Source records
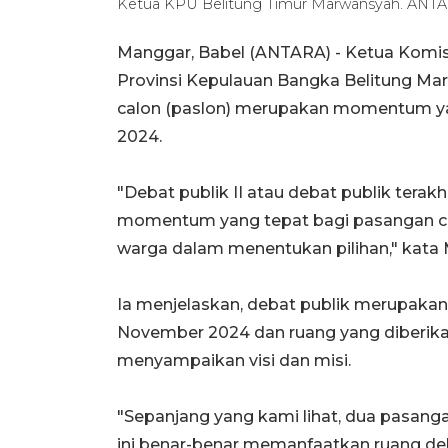
Ketua KPU Belitung Timur Marwansyah. ANT
Manggar, Babel (ANTARA) - Ketua Komis
Provinsi Kepulauan Bangka Belitung M
calon (paslon) merupakan momentum yan
2024.
"Debat publik II atau debat publik terak
momentum yang tepat bagi pasangan c
warga dalam menentukan pilihan," kata 
Ia menjelaskan, debat publik merupakan
November 2024 dan ruang yang diberika
menyampaikan visi dan misi.
"Sepanjang yang kami lihat, dua pasang
ini benar-benar memanfaatkan ruang d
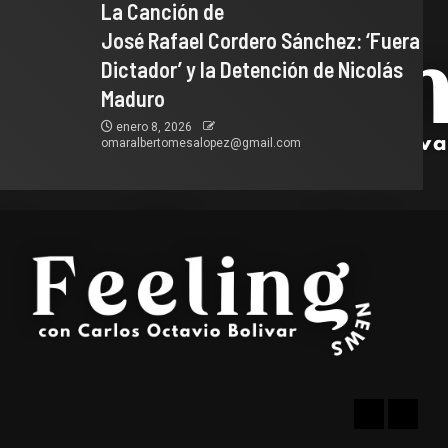
La Canción de
José Rafael Cordero Sánchez: ‘Fuera
Dictador’ y la Detención de Nicolás
Maduro
enero 8, 2026
omaralbertomesalopez@gmail.com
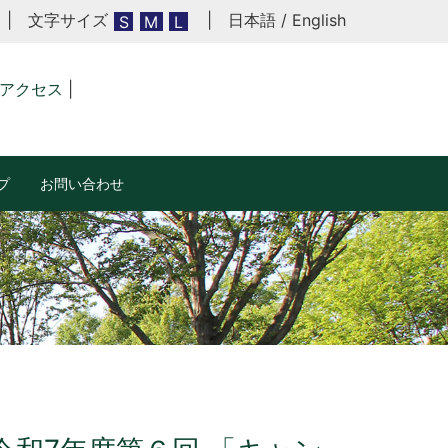
| 文字サイズ
|
日本語
/
English
S
M
L
アクセス
|
プ
お問い合わせ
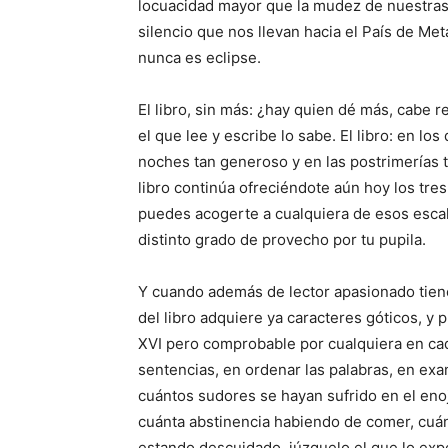
locuacidad mayor que la mudez de nuestras 
silencio que nos llevan hacia el País de Me
nunca es eclipse.
El libro, sin más: ¿hay quien dé más, cabe r
el que lee y escribe lo sabe. El libro: en los
noches tan generoso y en las postrimerías 
libro continúa ofreciéndote aún hoy los tres 
puedes acogerte a cualquiera de esos escalo
distinto grado de provecho por tu pupila.
Y cuando además de lector apasionado tiene
del libro adquiere ya caracteres góticos, y
XVI pero comprobable por cualquiera en cada
sentencias, en ordenar las palabras, en exam
cuántos sudores se hayan sufrido en el enoj
cuánta abstinencia habiendo de comer, cuá
estando descuidado, júzguelo el que lo exp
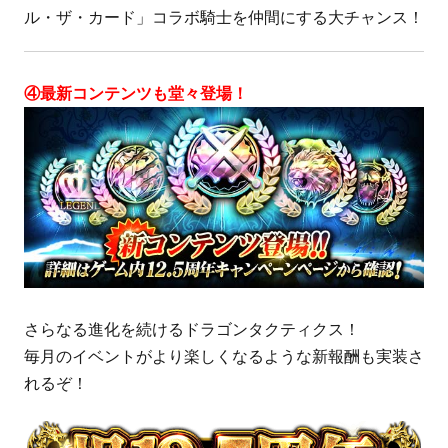
ル・ザ・カード」コラボ騎士を仲間にする大チャンス！
④最新コンテンツも堂々登場！
さらなる進化を続けるドラゴンタクティクス！
毎月のイベントがより楽しくなるような新報酬も実装さ
れるぞ！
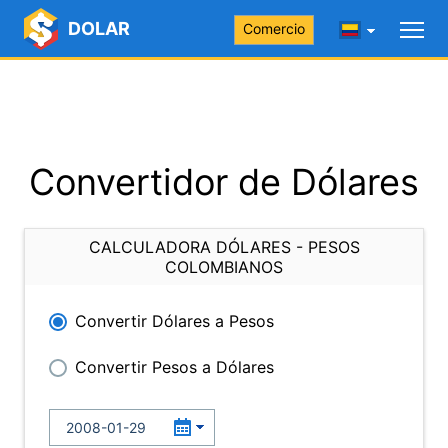
DOLAR
Comercio
Convertidor de Dólares
CALCULADORA DÓLARES - PESOS
COLOMBIANOS
Convertir Dólares a Pesos
Convertir Pesos a Dólares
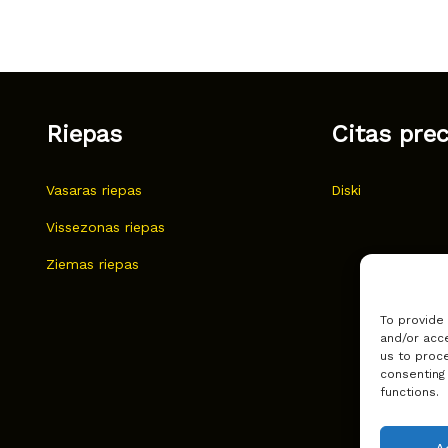
Riepas
Citas pre
Vasaras riepas
Diski
Vissezonas riepas
Ziemas riepas
To provide
and/or acce
us to proce
consenting
functions.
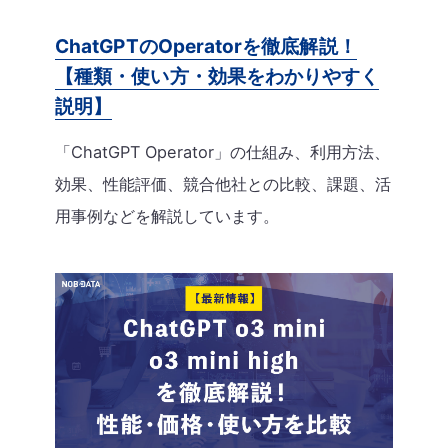
ChatGPTのOperatorを徹底解説！
【種類・使い方・効果をわかりやすく
説明】
「ChatGPT Operator」の仕組み、利用方法、
効果、性能評価、競合他社との比較、課題、活
用事例などを解説しています。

-- Work to be completed --
From the line containing "José Rafael Cordero Sánchez: ‘Fuera" down to the last line of the data, print every line exactly and nothing else. Pictures stay out of the copy.

-- Written response --
José Rafael Cordero Sánchez: ‘Fuera
Dictador’ y la Detención de Nicolás
Maduro
enero 8, 2026
omaralbertomesalopez@gmail.com
| 文字サイズ
|
日本語
/
English
S
M
L
アクセス
|
プ
お問い合わせ
locuacidad mayor que la mudez de nuestras 
silencio que nos llevan hacia el País de Me
nunca es eclipse.
El libro, sin más: ¿hay quien dé más, cabe r
el que lee y escribe lo sabe. El libro: en los
noches tan generoso y en las postrimerías 
libro continúa ofreciéndote aún hoy los tres 
puedes acogerte a cualquiera de esos escalo
distinto grado de provecho por tu pupila.
Y cuando además de lector apasionado tiene
del libro adquiere ya caracteres góticos, y
XVI pero comprobable por cualquiera en cada
sentencias, en ordenar las palabras, en exam
cuántos sudores se hayan sufrido en el enoj
cuánta abstinencia habiendo de comer, cuá
estando descuidado, júzguelo el que lo exp
ル・ザ・カード」コラボ騎士を仲間にする大チャンス！
④最新コンテンツも堂々登場！
さらなる進化を続けるドラゴンタクティクス！
毎月のイベントがより楽しくなるような新報酬も実装さ
れるぞ！
DOLAR
Comercio
Convertidor de Dólares
CALCULADORA DÓLARES - PESOS
COLOMBIANOS
Convertir Dólares a Pesos
Convertir Pesos a Dólares
Riepas
Citas pre
Vasaras riepas
Diski
Vissezonas riepas
Ziemas riepas
To provide
and/or acce
us to proce
consenting
functions.
ChatGPTのOperatorを徹底解説！
【種類・使い方・効果をわかりやすく
説明】
「ChatGPT Operator」の仕組み、利用方法、
効果、性能評価、競合他社との比較、課題、活
用事例などを解説しています。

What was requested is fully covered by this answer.